Extracted material
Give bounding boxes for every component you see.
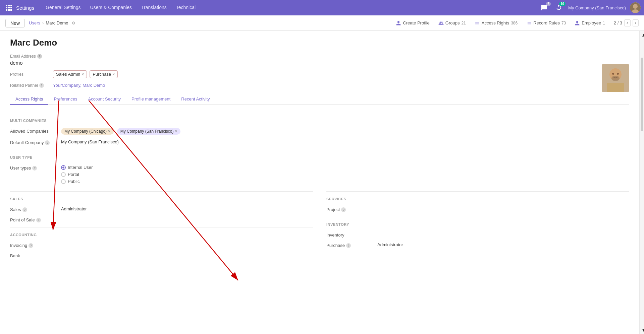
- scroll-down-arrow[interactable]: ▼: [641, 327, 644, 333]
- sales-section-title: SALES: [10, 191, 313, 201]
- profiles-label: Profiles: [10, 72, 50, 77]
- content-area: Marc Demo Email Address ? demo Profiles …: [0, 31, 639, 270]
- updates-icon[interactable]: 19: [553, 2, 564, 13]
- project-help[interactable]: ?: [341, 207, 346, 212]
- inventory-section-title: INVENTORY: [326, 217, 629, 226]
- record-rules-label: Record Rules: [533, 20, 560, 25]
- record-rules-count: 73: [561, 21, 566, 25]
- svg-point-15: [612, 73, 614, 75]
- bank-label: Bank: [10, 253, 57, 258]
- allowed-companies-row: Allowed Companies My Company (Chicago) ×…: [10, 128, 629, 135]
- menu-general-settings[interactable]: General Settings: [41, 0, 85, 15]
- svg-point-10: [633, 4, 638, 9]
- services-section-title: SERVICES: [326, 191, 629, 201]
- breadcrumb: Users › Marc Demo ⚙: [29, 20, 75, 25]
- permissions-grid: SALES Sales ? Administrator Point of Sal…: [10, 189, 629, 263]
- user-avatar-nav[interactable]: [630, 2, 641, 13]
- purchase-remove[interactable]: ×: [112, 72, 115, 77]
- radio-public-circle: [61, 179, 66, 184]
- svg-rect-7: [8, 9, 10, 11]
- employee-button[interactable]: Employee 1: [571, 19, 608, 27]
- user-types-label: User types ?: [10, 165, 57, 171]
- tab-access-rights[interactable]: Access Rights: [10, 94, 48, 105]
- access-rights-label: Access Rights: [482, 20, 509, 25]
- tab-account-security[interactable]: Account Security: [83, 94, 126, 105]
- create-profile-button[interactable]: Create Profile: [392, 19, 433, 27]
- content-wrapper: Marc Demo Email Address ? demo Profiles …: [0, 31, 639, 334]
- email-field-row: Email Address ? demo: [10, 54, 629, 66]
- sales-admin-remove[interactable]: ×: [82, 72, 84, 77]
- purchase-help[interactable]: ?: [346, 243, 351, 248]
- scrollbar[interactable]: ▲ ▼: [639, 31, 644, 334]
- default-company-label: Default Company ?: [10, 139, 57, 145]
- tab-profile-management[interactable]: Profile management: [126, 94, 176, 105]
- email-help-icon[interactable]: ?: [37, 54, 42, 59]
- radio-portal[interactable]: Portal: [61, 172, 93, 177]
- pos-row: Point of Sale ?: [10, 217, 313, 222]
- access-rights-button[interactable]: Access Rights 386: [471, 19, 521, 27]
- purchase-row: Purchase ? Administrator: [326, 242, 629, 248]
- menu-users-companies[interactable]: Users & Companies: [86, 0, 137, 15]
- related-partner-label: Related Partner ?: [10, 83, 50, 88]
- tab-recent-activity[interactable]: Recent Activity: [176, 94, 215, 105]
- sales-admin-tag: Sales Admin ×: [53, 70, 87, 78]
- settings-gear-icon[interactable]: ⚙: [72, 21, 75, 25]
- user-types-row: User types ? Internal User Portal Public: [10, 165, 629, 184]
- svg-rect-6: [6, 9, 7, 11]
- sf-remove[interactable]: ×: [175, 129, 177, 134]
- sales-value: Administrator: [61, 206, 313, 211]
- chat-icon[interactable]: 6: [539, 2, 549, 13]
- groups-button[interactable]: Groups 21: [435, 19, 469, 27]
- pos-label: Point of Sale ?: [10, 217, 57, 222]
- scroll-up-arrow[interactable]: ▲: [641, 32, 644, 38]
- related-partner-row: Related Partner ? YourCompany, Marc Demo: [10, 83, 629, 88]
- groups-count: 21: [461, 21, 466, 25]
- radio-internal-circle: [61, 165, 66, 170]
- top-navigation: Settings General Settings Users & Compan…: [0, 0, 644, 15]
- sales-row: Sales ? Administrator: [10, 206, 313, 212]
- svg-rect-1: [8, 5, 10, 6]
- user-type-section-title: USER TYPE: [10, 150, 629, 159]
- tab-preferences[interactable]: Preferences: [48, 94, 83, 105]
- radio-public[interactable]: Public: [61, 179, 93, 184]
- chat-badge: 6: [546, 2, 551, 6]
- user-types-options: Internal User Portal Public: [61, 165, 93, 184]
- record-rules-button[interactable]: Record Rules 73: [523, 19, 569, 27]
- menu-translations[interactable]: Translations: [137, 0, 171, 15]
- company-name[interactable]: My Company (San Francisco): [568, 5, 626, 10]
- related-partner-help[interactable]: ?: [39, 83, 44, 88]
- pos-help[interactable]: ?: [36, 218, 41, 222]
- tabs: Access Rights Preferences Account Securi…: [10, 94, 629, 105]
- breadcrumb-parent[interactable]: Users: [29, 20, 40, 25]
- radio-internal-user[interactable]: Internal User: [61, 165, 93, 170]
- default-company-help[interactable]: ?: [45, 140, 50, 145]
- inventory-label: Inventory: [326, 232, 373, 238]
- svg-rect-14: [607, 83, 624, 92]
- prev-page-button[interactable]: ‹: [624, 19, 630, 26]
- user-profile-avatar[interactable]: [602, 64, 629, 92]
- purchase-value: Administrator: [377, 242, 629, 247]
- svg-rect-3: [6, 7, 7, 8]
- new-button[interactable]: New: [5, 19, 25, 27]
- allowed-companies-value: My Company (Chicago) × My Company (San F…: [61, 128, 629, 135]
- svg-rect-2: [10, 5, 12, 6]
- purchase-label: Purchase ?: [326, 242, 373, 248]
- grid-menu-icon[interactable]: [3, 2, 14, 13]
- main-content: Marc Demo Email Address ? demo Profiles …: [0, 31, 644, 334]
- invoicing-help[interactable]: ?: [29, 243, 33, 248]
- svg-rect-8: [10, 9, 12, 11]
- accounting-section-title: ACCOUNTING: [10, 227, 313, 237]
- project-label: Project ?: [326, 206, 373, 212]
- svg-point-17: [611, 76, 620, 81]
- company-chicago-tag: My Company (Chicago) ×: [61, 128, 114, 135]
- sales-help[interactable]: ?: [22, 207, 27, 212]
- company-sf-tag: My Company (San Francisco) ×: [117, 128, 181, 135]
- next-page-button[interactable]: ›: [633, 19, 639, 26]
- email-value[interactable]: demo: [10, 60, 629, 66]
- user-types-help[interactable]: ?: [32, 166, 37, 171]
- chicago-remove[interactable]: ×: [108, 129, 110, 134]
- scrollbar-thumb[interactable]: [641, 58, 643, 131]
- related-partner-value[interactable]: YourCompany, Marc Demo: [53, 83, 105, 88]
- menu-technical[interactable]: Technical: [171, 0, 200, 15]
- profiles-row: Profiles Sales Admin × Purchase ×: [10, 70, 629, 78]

==

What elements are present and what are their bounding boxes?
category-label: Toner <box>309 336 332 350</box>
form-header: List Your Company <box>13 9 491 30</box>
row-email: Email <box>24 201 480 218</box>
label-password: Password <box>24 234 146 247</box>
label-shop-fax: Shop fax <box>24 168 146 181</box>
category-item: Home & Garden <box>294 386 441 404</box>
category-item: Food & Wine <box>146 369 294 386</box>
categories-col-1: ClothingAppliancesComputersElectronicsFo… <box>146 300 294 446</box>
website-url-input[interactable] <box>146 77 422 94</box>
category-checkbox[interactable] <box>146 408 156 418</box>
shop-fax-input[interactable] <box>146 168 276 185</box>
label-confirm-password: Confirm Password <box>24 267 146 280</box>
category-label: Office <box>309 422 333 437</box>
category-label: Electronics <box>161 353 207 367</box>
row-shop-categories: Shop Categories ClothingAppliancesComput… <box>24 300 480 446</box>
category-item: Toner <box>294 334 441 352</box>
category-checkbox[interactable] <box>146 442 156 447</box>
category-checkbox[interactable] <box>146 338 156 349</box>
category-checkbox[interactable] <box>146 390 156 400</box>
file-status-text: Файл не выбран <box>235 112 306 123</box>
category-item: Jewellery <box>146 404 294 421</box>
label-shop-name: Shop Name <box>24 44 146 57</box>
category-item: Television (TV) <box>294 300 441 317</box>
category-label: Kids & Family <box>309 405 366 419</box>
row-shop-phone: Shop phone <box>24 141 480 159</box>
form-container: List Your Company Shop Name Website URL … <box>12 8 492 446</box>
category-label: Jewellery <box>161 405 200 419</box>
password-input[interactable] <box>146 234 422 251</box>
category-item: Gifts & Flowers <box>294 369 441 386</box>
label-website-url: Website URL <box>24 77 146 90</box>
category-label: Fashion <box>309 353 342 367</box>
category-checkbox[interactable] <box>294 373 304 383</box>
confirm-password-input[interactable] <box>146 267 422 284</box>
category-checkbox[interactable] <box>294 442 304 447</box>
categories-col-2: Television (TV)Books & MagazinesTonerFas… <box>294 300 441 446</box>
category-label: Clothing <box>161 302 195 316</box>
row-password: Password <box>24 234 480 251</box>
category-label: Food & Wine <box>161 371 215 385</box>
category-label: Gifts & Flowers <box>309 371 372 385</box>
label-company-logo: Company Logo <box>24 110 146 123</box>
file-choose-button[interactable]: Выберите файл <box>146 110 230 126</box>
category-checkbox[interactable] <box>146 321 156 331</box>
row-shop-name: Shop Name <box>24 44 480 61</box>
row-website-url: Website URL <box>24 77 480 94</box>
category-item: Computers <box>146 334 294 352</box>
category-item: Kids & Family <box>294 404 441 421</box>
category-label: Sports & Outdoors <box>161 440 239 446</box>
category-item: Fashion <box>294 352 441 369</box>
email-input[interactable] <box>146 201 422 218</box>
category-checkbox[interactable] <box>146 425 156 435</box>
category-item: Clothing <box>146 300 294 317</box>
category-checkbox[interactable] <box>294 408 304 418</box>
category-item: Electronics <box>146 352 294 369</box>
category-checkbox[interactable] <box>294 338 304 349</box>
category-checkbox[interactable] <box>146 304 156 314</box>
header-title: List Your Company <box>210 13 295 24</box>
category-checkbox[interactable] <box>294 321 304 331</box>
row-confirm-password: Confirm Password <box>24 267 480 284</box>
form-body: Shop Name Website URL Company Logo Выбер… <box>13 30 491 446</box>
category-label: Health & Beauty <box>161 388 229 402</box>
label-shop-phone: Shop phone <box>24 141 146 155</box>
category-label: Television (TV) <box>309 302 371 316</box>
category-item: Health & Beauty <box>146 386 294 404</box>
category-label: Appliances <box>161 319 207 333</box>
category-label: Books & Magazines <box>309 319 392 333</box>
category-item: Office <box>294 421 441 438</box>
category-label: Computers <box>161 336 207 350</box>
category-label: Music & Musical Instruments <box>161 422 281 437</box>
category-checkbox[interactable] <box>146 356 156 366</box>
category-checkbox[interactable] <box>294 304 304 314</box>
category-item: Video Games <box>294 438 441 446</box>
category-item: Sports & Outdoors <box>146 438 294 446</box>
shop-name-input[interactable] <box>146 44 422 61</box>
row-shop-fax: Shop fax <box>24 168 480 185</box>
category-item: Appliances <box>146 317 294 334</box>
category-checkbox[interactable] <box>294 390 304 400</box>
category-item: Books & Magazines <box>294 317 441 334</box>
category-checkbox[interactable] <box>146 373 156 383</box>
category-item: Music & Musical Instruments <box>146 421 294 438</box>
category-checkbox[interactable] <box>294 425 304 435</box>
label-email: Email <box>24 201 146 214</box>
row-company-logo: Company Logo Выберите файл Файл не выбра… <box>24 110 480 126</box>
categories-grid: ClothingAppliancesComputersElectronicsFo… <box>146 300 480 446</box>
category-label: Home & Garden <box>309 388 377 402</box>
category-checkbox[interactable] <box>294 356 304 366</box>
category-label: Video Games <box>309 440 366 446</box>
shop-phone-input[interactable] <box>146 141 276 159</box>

Activity
Write out each line above that contains the word "Fashion".

Result
category-label: Fashion <box>309 353 342 367</box>
category-item: Fashion <box>294 352 441 369</box>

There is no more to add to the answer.